Ms Ockenden said families have continued to contact the inquiry in 2020 and 2021 with concerns about maternity care with similar failings seen in older cases, added that this is a “cause for grave concern”.
Trust failed to learn from mistakes
Richard Stanton and Rhiannon Davies, who have campaigned for years over poor care, lost their daughter Kate hours after her birth in March 2009.
The trust noted her death but described it as a “no harm” event, although an inquest jury later ruled Kate’s death could have been avoided. The trust still insisted its care had been in line with national guidelines.
In her final report, Ms Ockenden said there was evidence of poor investigation into the deaths of two other babies, Joshua and Thomas, who died within the same year before Kate in similar circumstances.
She said there was a lack of transparency and a “lost opportunity” to prevent further baby deaths occurring.
Kayleigh and Colin Griffiths’ daughter Pippa died in 2016 from a group B strep infection.

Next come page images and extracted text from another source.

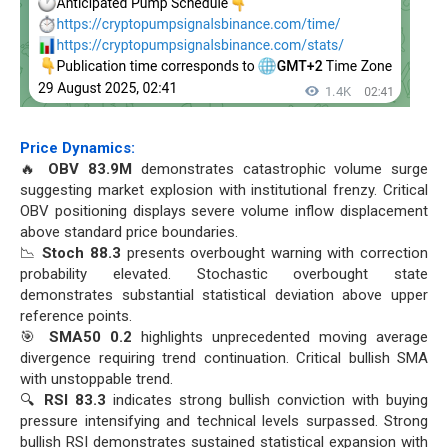
Price Dynamics:
🔥
OBV 83.9M
demonstrates catastrophic volume surge
suggesting market explosion with institutional frenzy. Critical
OBV positioning displays severe volume inflow displacement
above standard price boundaries.
📉
Stoch 88.3
presents overbought warning with correction
probability elevated. Stochastic overbought state
demonstrates substantial statistical deviation above upper
reference points.
🎯
SMA50 0.2
highlights unprecedented moving average
divergence requiring trend continuation. Critical bullish SMA
with unstoppable trend.
🔍
RSI 83.3
indicates strong bullish conviction with buying
pressure intensifying and technical levels surpassed. Strong
bullish RSI demonstrates sustained statistical expansion with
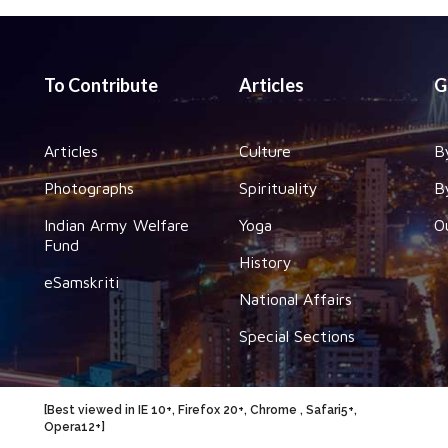
To Contribute
Articles
G
Articles
Culture
B
Photographs
Spirituality
B
Indian Army Welfare
Yoga
O
Fund
History
eSamskriti
National Affairs
Special Sections
[Best viewed in IE 10+, Firefox 20+, Chrome , Safari5+,
Opera12+]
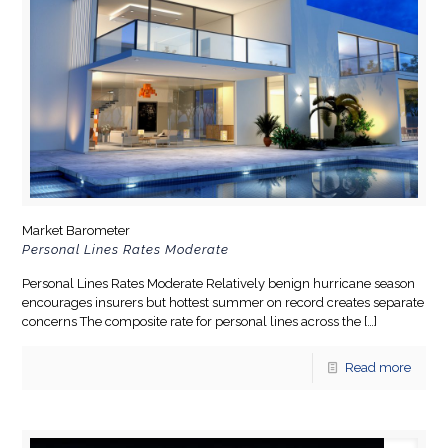
Market Barometer
Personal Lines Rates Moderate
Personal Lines Rates Moderate Relatively benign hurricane season
encourages insurers but hottest summer on record creates separate
concerns The composite rate for personal lines across the
[…]
Read more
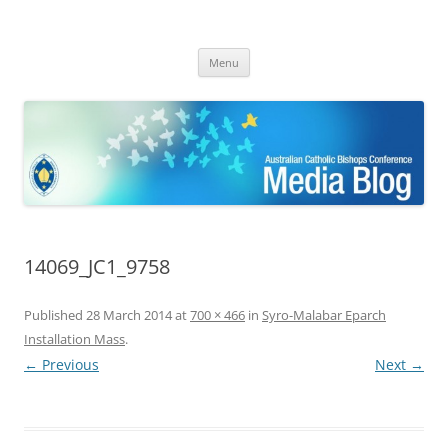
ACBC MediaBlog
Latest media releases and statements by the Australian Catholic
Skip
Bishops Conference
Menu
to
content
14069_JC1_9758
Published
28 March 2014
at
700 × 466
in
Syro-Malabar Eparch
Installation Mass
.
← Previous
Next →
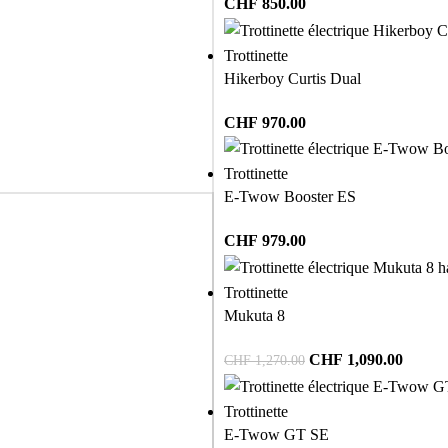
CHF
850.00
Trottinette
Hikerboy Curtis Dual
CHF
970.00
Trottinette
E-Twow Booster ES
CHF
979.00
Trottinette
Mukuta 8
CHF
1,090.00
CHF
1,270.00
Trottinette
E-Twow GT SE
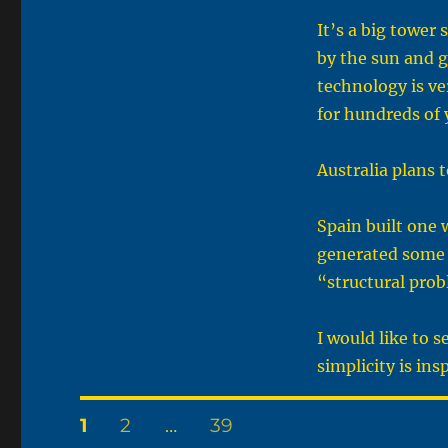
It’s a big tower
by the sun and g
technology is ve
for hundreds of 
Australia plans 
Spain built one 
generated some 
“structural pro
I would like to 
simplicity is ins
Posts
PAGE
PAGE
PAGE
1
2
…
39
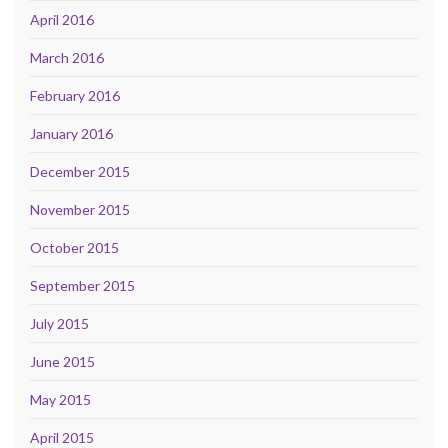
April 2016
March 2016
February 2016
January 2016
December 2015
November 2015
October 2015
September 2015
July 2015
June 2015
May 2015
April 2015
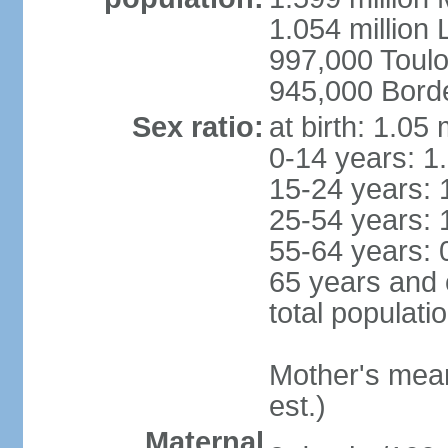
1.054 million L
997,000 Toul
945,000 Bord
Sex ratio:
at birth: 1.05
0-14 years: 1
15-24 years: 
25-54 years: 
55-64 years: 
65 years and 
total populati
Mother's mean 
est.)
Maternal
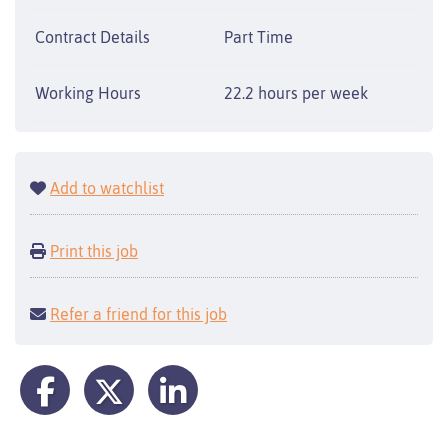
Contract Details
Part Time
Working Hours
22.2 hours per week
Add to watchlist
Print this job
Refer a friend for this job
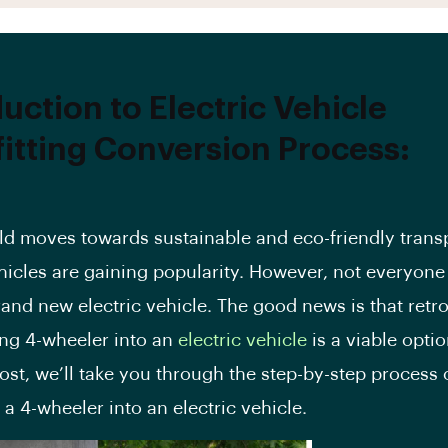
uction to Electric Vehicle
fitting Conversion Process:
ld moves towards sustainable and eco-friendly transp
ehicles are gaining popularity. However, not everyone
rand new electric vehicle. The good news is that retro
ing 4-wheeler into an
electric vehicle
is a viable optio
ost
, we’ll take you through the step-by-step process 
g a 4-wheeler into an electric vehicle.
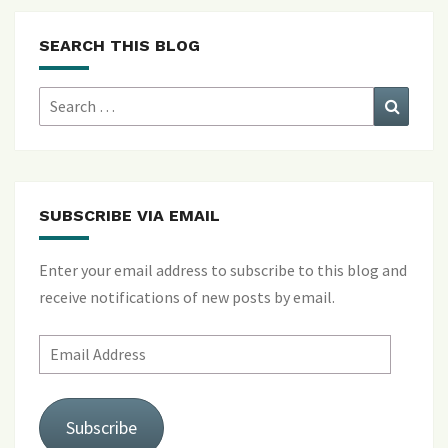
SEARCH THIS BLOG
Search
Search
for:
SUBSCRIBE VIA EMAIL
Enter your email address to subscribe to this blog and
receive notifications of new posts by email.
Email
Address
Subscribe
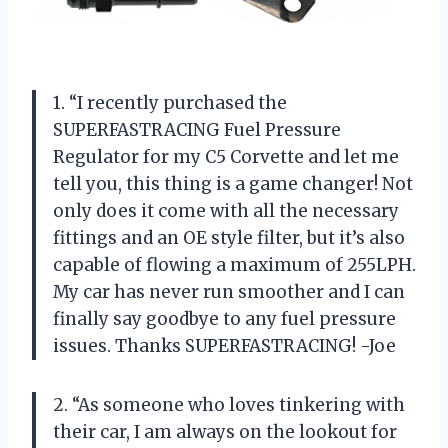
1. “I recently purchased the
SUPERFASTRACING Fuel Pressure
Regulator for my C5 Corvette and let me
tell you, this thing is a game changer! Not
only does it come with all the necessary
fittings and an OE style filter, but it’s also
capable of flowing a maximum of 255LPH.
My car has never run smoother and I can
finally say goodbye to any fuel pressure
issues. Thanks SUPERFASTRACING! -Joe
2. “As someone who loves tinkering with
their car, I am always on the lookout for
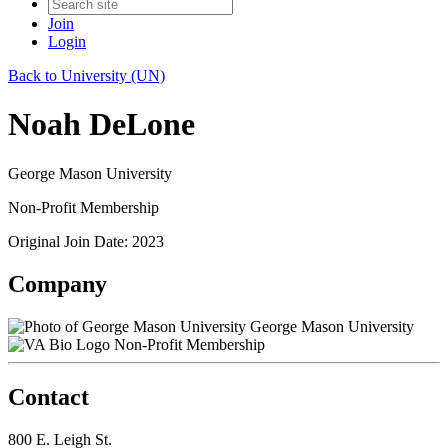
Join
Login
Back to University (UN)
Noah DeLone
George Mason University
Non-Profit Membership
Original Join Date: 2023
Company
George Mason University
Non-Profit Membership
Contact
800 E. Leigh St.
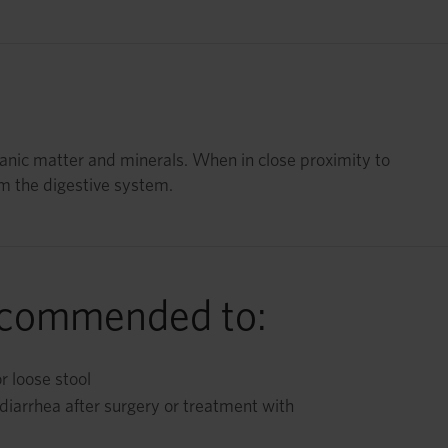
ganic matter and minerals. When in close proximity to
om the digestive system.
ecommended to:
r loose stool
diarrhea after surgery or treatment with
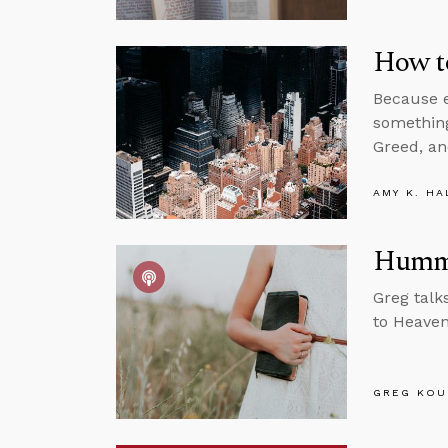
How to
Because e
something
Greed, an
AMY K. HA
Hummi
Greg talk
to Heaven
GREG KOU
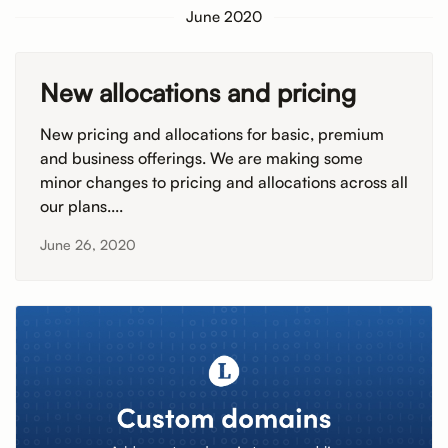
June 2020
New allocations and pricing
New pricing and allocations for basic, premium
and business offerings. We are making some
minor changes to pricing and allocations across all
our plans....
June 26, 2020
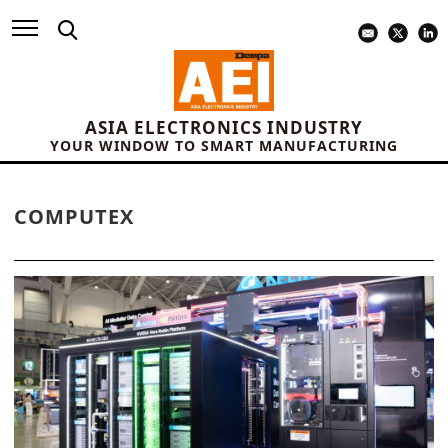
ASIA ELECTRONICS INDUSTRY
YOUR WINDOW TO SMART MANUFACTURING
COMPUTEX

A year later, a coroner ruled her death could have been avoided.
Calls for immediate action across country
Fifteen immediate and essential actions were identified for the trust and nationally in the report.
Areas such as safe staffing, escalation and accountability, clinical governance and robust support for families have all been included as “must dos” by the document.
The actions included the call for a multi-year funding plan for maternity services. The funding should be in the region of £200m to £350m, which was previously estimated by the Health and Social Care Committee.
Protected time must be allocated for training across all maternity specialisms including routine refresher courses, the review said.
It also raised concerns over the “continuity of carer model” that requires mothers to receive care from the same midwifery team with a named midwife.
It said pressures on NHS resources were leading to concerns that the model can lead to inequality in provision and so the inquiry has asked for the model to be reviewed and suspended until all trusts can meet the minimum staffing requirements.
The mental health and wellbeing of mothers also forms part of the essential action, with partners and families as “integral” to all aspects of maternity service provision.
The document indicates every trust should have a “patient safety specialist” dedicated to maternity services, and that all leaders are trained in human factors such as family engagement.